Nueva York
Bajaron en el ascensor privado hasta el garaje del sótano y subieron a un Suburban de color beis, desvencijado y salpicado de barro, con las ventanas tintadas y restos de adhesivos en la puerta del maletero. Macalister se puso al volante. Nick ocupó el asiento del copiloto y Koster y Sajan se sentaron en el asiento de atrás.
Se dirigieron al oeste por la calle Catorce y doblaron hacia el norte en la Octava avenida. Cuando se aseguró de que no los estaban siguiendo, Robinson se dio la vuelta en el asiento.
—Por vuestra propia protección —dijo, sacando un par de antifaces de dormir negros.
Se puso de rodillas y le puso uno a Sajan y el otro a Koster. Pero no tenía importancia. Continuaron dirigiéndose hacia el norte todo el tiempo, a excepción de algunas bifurcaciones que sin duda tenían el fin de confundirlos, razonó Koster. Lo sabía por la temperatura del sol en la cara. Recorrieron noventa y ocho manzanas de aquella forma y cuando el coche se detuvo se encontraban en alguna parte de Harlem.
Robinson les quitó los antifaces. Estaban en un aparcamiento subterráneo; un garaje privado tan atestado de piezas de recambio, neumáticos y herramientas que apenas quedaba espacio para un vehículo. Un banco de trabajo ocupaba la mitad del espacio. Se apretaron contra el Suburban y subieron por unos escalones hasta la casa.
No, no era una casa, observó Koster. Era un templo. Había símbolos masónicos por toda la madera y los suelos. Pero estaba sucio, destartalado y polvoriento. Y desierto. No había ni un alma en ninguna parte. Había tablas sueltas tiradas por doquier. Observó un caballete de carpintero en una habitación. Sábanas blancas polvorientas cubrían misteriosos bultos. Había un gran agujero en la pared del salón. Los puntales asomaban como costillas rotas. El edificio parecía abandonado, como si no hubiese estado habitado desde hacía años. A excepción de los detectores de movimiento, observó Koster. Y las cámaras. En todos los rincones, prácticamente ocultas por trechos arrancados de papel de pared. Los detectores y las cámaras eran nuevos. De alta tecnología. E inmaculados.
Robinson y Macalister los guiaron a través de la mansión; atravesaron el vestíbulo y recorrieron el pasillo hasta la escalera, que se estremecía y temblaba bajo sus pies. A medio camino se había desprendido un fragmento de escalón; Koster vio el piso debajo de ellos, entre sus pies.

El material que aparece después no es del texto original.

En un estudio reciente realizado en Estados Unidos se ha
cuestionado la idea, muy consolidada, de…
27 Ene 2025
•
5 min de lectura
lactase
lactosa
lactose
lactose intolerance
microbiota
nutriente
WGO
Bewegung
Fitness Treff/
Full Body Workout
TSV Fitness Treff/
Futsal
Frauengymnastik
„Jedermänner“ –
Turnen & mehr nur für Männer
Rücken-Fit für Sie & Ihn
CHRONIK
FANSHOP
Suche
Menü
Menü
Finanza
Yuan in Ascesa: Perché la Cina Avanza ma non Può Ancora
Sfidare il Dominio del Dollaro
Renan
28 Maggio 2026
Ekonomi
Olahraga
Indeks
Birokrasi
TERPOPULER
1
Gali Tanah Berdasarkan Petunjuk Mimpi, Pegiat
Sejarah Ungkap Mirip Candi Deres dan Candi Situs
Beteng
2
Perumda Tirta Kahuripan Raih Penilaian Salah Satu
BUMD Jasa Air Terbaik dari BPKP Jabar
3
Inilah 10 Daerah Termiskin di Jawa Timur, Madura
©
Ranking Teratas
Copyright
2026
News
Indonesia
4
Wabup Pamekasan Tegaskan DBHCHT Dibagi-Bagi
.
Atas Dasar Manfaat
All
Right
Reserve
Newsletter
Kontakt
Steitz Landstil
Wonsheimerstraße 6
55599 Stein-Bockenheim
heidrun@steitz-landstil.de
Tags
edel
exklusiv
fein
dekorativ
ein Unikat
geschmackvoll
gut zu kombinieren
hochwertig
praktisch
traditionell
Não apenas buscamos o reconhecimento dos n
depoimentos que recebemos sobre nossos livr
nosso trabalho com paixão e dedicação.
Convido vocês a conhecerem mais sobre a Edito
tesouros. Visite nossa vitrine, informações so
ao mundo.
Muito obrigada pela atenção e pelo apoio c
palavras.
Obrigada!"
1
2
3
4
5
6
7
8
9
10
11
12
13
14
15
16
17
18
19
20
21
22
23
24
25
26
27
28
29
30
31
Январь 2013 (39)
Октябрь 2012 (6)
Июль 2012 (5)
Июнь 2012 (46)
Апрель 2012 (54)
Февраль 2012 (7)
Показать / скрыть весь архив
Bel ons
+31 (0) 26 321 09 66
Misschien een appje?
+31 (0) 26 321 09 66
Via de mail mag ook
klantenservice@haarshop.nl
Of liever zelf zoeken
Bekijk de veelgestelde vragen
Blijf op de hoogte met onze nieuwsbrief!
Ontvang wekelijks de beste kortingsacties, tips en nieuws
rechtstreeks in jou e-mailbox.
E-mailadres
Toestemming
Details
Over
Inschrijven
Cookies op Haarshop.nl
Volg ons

Nick dobló un recodo en lo alto de las escaleras. Enfilaron un largo y estrecho pasillo hasta un dormitorio. Aquella habitación también estaba en ruinas. En un rincón se había desmoronado el armazón metálico oxidado de una cama. Habían arrancado del suelo de un extremo a otro la polvorienta moqueta de color verde claro. Antaño había habido un cuadro de gran tamaño en la pared, pero lo único que quedaba era la forma de su recuerdo, el rectángulo de papel de pared verde con relieve que había protegido. El sol había blanqueado el resto, recalentándolo durante años.

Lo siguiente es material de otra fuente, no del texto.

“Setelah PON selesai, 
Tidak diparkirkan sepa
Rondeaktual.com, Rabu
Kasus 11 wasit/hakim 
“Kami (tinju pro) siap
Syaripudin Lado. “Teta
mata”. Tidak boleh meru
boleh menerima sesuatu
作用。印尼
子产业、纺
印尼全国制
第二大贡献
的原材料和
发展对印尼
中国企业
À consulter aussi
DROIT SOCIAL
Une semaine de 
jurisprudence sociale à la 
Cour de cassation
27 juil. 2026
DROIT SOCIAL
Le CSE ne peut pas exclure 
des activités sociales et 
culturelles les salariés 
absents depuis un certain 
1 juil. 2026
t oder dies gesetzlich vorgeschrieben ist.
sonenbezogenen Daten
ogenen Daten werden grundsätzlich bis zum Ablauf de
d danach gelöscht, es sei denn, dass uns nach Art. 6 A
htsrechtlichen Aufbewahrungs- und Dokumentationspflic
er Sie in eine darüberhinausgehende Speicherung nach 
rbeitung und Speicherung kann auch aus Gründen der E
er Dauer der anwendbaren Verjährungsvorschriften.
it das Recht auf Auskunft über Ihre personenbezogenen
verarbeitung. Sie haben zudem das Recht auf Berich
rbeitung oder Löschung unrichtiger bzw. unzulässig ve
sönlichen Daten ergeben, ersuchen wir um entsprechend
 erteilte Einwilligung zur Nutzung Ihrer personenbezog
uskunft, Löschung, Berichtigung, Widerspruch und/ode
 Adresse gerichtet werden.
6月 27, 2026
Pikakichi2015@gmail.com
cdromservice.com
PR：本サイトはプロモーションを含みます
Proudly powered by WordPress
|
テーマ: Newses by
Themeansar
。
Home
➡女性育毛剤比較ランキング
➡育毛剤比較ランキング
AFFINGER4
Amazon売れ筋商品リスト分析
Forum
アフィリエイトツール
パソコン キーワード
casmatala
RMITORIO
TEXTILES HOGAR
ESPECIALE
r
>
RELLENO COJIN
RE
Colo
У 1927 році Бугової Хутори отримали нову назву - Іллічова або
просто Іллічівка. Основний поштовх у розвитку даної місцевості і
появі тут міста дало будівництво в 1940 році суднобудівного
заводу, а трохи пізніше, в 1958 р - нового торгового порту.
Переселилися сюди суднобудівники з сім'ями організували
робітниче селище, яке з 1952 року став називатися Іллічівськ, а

—Por aquí —les indicó Robinson, al tiempo que entraba en el armario. Macalister y Sajan lo siguieron. Koster cerraba la retaguardia. Estaban apretados. El armario estaba oscuro. Robinson empujó el fondo, algo que Koster no acertaba a ver claramente. Se oyó un perceptible chasquido y los estantes del fondo del armario cedieron de improviso. La pared giró hacia un lado—. Seguidme —dijo Nick. Y a continuación se desvaneció.
Lo siguieron al pasadizo. Los ojos de Koster precisaron unos instantes para acostumbrarse a la penumbra. Entonces advirtió un tenue brillo en la base del pasillo. A sus pies. Algo fosforescente, se dijo. Entonces la puerta se cerró de golpe a sus espaldas con estruendo.
Koster dio un brinco.
Ahora estaban atrapados. Sajan y él se buscaron a tientas, alargando la mano en las tinieblas.
—No os alarméis —oyeron que decía Robinson. Al cabo de un momento se encendió una luz al fondo del pasillo. Se abrió otra puerta y Robinson volvió a desvanecerse. Desapareció de repente. Se movía como una pantera.
Koster miró más allá de Sajan, por encima de los hombros de Macalister, y vio un rayo de luz blanca que descendía desde el techo. Un foco que iluminaba una vitrina acristalada que semejaba una tarima o un podio. Dentro había un manuscrito. Entraron en la sala y entonces Koster se dio cuenta de que había docenas de vitrinas que formaban largas hileras, todas ellas alumbradas con focos brillantes. El resto de la estancia sin ventanas se hallaba sumida en la penumbra. Parecía un museo. O más bien un mausoleo, se dijo Koster. Un escalofrío le recorrió la columna.
—Tenía doce años cuando me hablaron del evangelio de Judas y el esquema de El Minya —dijo Robinson—. La máquina de Dios. No era más que un niño.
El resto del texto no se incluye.